Other bcds, integers, doubles and strings can be assigned to a bcd number. That is: you can use the standard ‘=’ assignment operator or the operators that are combined with the standard mathematical operations ‘+=’, ‘-=’, ‘*=’, ‘/=’ and ‘%=’. Assignment operators made of a combination with bitwise operators like ‘|=’ or ‘&=’ have no logical counterpart in the bcd class, as a bitwise operation has no logical meaning for a binary coded decimal number.

C++
// Calculation with assignments
bcd a = SomeFunc();
a += 2;
a *= b;    // a = b + (2 * SomeFunc)

Increments and Decrements

Both prefix and postfix increments and decrements can be used with a bcd just as with any integer number.

C++
// Calculation with prefix and postfix in- and decrements
bcd a = ++b;
bcd c = a--;

Operators

The standard mathematical operators ‘+’ (addition), ‘-‘ (subtraction), ‘*’ (multiplication), ‘/’ (division) and ‘%’ (modulo) are implemented for the bcd class.

As this class is designed to do bookkeeping, it is the ‘bread-and-butter’ of this class.
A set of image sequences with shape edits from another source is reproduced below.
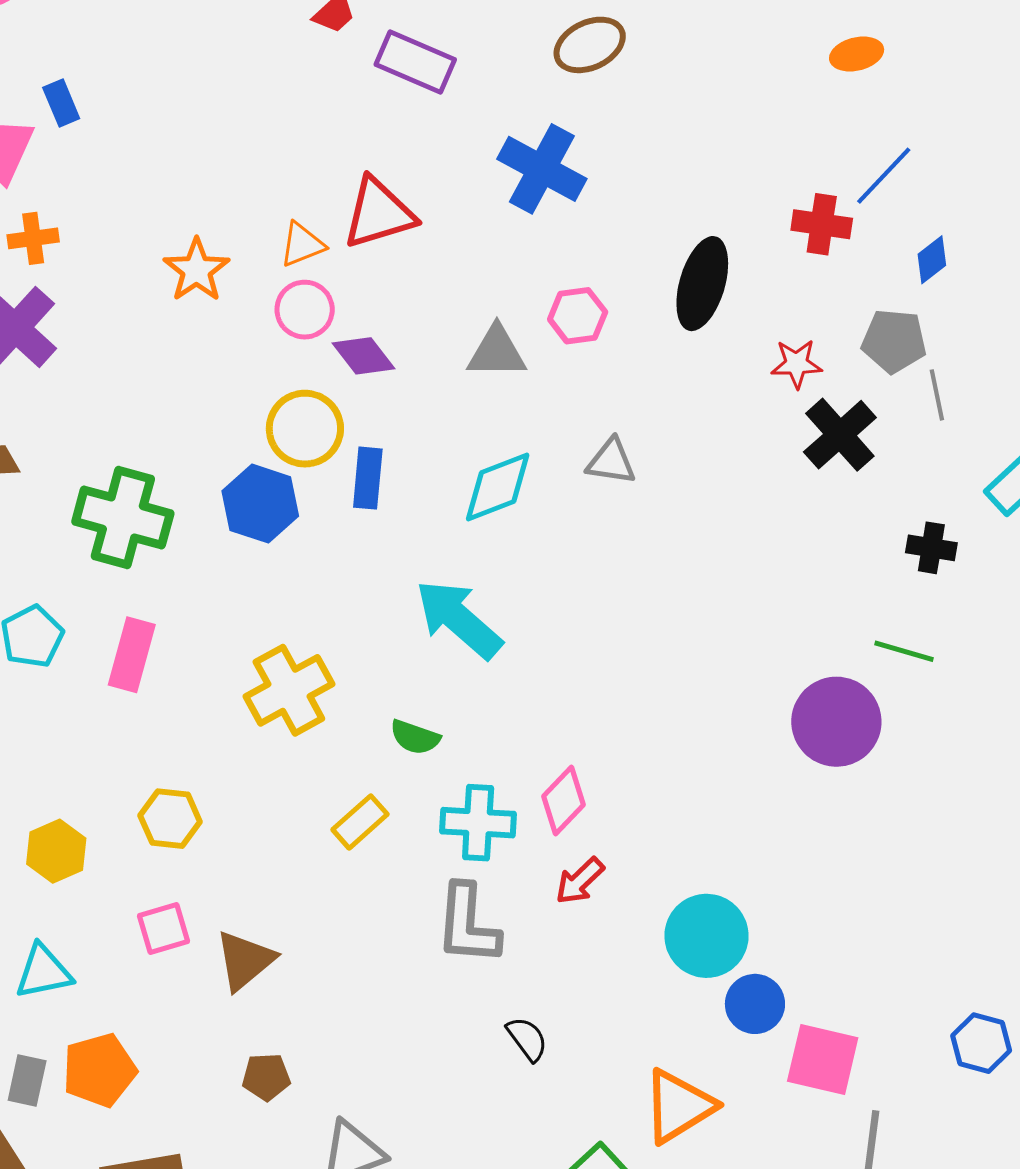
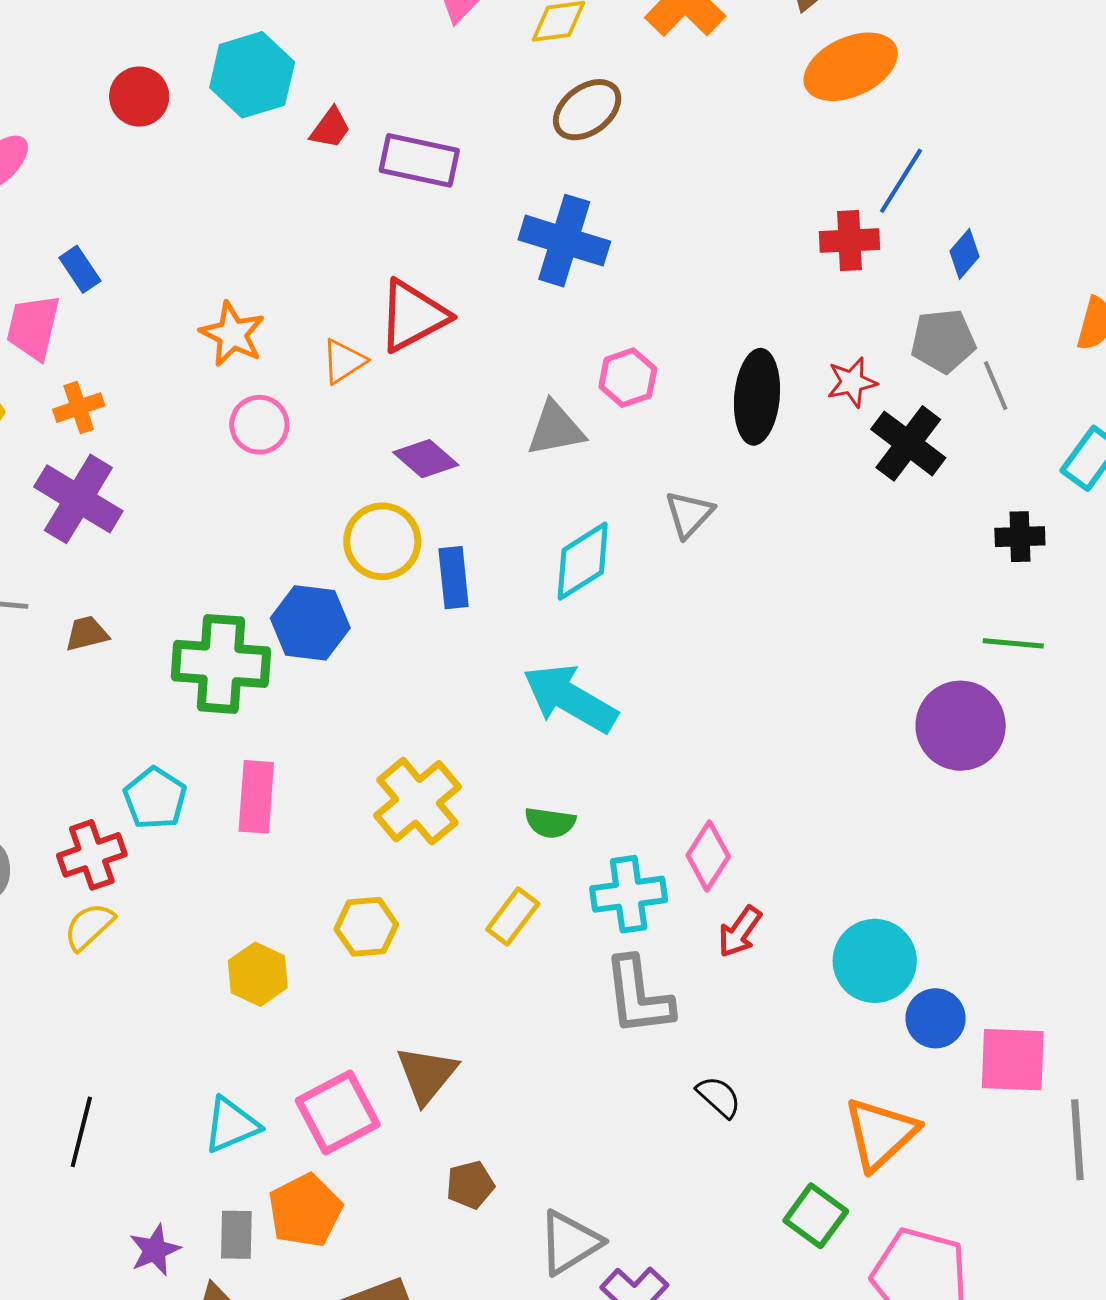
orange ellipse: (857, 54) -> (851, 67), size x1.8
orange star: (196, 270) -> (232, 334), moved
black ellipse: (702, 284) -> (757, 397), moved
pink circle: (305, 310) -> (259, 425), moved
gray triangle: (611, 462) -> (689, 514), turned -44
blue hexagon: (260, 504) -> (310, 623), moved
yellow hexagon: (170, 819) -> (366, 927), moved
yellow hexagon: (56, 851) -> (258, 974), moved
pink square: (164, 929) -> (338, 1112), moved, size x1.5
More than eighty percent of all calculations are done in these operators in real-world applications.

Here is a typical example:

C++
// Finding an average price from a std::vector of objects
// Where GetPrice() and GetVAT() both return a bcd value
bcd total;
for(auto& obj : objectlist)
{
   total += obj.GetPrice() + obj.GetVAT();
}
bcd average = total / (int)objectlist.count();
if(average > 400.0)
{
  ReportAverageToHigh(average);
}

Comparisons

All typical comparison operators like equal (==), not-equal (!=), smaller (<), smaller-than-or-equal-to (<=), greater (>) and greater-than-or-equal-to (>=) are implemented for the bcd class.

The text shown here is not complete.